-- REQUIRED WORK --
Beginning with the line that contains "áreas verdes para", output each line below exactly through the last one, both included, and nothing else.

(Stored data entries)
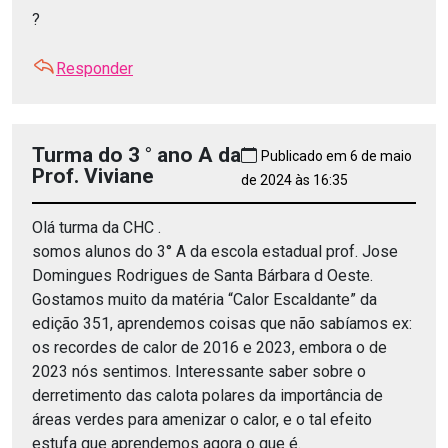
?
Responder
Turma do 3 ° ano A da
Publicado em 6 de maio
Prof. Viviane
de 2024 às 16:35
Olá turma da CHC .
somos alunos do 3° A da escola estadual prof. Jose
Domingues Rodrigues de Santa Bárbara d Oeste.
Gostamos muito da matéria “Calor Escaldante” da
edição 351, aprendemos coisas que não sabíamos ex:
os recordes de calor de 2016 e 2023, embora o de
2023 nós sentimos. Interessante saber sobre o
derretimento das calota polares da importância de
áreas verdes para amenizar o calor, e o tal efeito
estufa que aprendemos agora o que é.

-- RESPONSE TO THIS TASK --
áreas verdes para amenizar o calor, e o tal efeito
estufa que aprendemos agora o que é.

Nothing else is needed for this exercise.